RECORDS FOR THIS TASK:
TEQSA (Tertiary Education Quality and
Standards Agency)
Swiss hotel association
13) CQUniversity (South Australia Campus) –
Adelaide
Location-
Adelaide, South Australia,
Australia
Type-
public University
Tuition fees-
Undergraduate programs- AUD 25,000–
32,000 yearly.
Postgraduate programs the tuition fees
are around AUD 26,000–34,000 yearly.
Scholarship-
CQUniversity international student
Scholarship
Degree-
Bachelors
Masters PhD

* * *

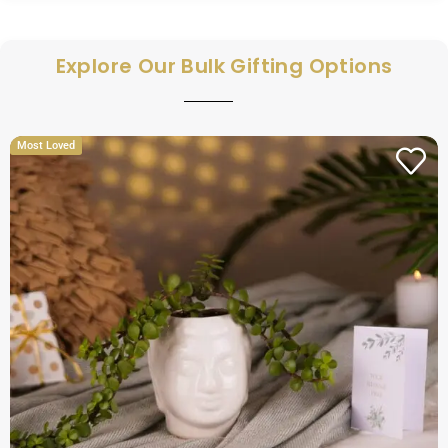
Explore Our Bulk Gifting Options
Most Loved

WORK ITEM:
The word "yearly" appears in some lines of the data. Copy every one of those lines.

EXERCISE RESPONSE:
32,000 yearly.
are around AUD 26,000–34,000 yearly.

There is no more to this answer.